Bangladesh officials are blaming the New York arm of the U.S. central bank for allowing the transfer to go through and on Tuesday threatened to sue, but are also reportedly investigating whether the theft was an inside job by employees who had access to the proper transfer codes. The Fed has denied that its systems were hacked.
The money was moved out of the Bangladesh bank’s account on Feb. 5 using the Society for Worldwide Interbank Financial Telecommunication system, known as SWIFT, which is one of the secure messaging platforms used to transmit money transfers around the world between banks.
Fed officials haven’t said much other than to deny any breaches at their end. “There is no evidence of attempts to penetrate Federal Reserve systems and no evidence Fed systems were compromised,” the bank said in a statement on its official Twitter account.

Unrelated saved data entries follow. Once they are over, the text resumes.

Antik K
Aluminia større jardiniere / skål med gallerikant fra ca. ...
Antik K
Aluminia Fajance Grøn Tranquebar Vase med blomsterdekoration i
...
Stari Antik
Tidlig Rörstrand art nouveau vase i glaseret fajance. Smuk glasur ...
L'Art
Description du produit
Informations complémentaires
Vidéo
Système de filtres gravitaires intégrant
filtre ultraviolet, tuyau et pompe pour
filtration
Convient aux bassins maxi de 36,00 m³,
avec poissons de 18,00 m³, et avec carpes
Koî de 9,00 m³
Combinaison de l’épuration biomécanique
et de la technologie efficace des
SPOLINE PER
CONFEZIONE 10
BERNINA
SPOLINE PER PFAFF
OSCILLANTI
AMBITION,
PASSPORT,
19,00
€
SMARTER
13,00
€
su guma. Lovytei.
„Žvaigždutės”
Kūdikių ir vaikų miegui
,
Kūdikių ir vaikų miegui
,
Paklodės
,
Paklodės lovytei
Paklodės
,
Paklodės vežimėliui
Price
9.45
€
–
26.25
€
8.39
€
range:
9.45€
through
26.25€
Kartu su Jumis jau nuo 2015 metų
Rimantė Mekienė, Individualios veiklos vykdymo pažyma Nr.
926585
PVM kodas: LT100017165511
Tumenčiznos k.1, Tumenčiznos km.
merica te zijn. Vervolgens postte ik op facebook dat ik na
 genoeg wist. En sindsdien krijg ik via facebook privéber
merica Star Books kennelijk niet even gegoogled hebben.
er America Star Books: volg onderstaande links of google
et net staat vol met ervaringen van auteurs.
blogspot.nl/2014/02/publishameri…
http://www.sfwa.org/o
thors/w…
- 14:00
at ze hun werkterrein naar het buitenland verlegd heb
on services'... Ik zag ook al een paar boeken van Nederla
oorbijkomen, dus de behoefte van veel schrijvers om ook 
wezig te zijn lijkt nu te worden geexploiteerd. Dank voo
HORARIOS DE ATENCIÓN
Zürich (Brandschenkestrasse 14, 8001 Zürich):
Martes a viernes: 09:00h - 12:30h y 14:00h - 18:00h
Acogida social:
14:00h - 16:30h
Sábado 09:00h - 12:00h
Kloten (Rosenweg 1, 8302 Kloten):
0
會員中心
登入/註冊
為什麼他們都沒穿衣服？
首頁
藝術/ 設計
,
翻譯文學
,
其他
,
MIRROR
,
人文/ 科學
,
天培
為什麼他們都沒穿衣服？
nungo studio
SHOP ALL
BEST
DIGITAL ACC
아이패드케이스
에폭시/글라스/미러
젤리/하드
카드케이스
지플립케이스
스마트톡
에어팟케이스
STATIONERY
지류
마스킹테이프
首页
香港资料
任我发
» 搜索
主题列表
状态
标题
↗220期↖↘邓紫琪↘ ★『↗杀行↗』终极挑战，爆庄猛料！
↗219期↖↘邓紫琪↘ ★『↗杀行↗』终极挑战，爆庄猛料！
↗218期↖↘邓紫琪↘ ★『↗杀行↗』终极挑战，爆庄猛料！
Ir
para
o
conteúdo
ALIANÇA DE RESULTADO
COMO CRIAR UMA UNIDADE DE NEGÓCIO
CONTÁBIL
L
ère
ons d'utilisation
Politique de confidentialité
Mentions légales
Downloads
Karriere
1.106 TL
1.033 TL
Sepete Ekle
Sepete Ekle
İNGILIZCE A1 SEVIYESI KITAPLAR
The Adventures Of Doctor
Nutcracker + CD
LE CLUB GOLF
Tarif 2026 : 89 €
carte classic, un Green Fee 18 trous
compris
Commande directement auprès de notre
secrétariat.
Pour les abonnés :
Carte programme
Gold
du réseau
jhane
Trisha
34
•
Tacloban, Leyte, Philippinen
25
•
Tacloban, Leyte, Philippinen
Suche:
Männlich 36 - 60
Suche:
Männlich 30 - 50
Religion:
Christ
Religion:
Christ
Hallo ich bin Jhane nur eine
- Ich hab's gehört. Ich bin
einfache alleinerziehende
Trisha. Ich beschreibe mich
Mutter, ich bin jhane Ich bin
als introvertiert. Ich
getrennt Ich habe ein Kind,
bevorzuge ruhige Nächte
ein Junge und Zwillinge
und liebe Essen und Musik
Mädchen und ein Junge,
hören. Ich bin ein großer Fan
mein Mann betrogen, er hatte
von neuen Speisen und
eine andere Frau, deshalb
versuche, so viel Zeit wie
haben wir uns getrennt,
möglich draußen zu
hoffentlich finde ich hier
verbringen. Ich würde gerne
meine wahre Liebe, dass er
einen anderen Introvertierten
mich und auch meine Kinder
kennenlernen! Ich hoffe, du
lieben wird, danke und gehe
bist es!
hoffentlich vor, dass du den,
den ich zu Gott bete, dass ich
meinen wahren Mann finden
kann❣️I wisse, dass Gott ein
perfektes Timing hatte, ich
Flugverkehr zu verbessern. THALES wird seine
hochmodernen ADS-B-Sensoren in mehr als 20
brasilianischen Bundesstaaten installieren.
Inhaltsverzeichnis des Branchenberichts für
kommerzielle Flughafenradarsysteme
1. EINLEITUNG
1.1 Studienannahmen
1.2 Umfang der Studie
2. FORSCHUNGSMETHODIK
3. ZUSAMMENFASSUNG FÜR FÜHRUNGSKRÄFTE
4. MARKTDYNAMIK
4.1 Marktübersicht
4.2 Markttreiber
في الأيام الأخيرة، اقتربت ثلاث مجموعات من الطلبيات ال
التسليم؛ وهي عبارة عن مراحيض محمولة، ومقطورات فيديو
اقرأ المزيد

Bangladesh Finance Minister AMA Muhith, speaking at a press conference on Tuesday, said the central bank planned to sue over the lost funds, despite the Fed’s statements. “We’ve heard that Federal Reserve Bank of New York has completely denied their responsibility. They don’t have any right,” Muhith said at a press conference in Dhaka. “We’ll file a case against them. We have kept the money with them. They are responsible.”
At the same time, the bank is investigating insiders who had access to the SWIFT codes, the Dhaka Tribune reported on Wednesday. Only 5 out of about 30 SWIFT transfer requests made by the hackers on the Bangladesh account succeeded.
About $20 million of the funds that were transferred through Sri Lanka have been recovered, while authorities continue to purse the remaining $80 million that made its way to black market currency dealers in the Philippines, then to several casinos before going back to the dealers and out of the country. Bangladesh’s Financial Intelligence Unit is working with the Philippines Anti-Money Laundering Authority to trace the rest the money, Bangladesh officials said.
Hundreds of foreign governments including Bangladesh keep their dollar currency reserves on deposit at the New York Fed, in part to make it easy to invest in U.S. Treasury securities.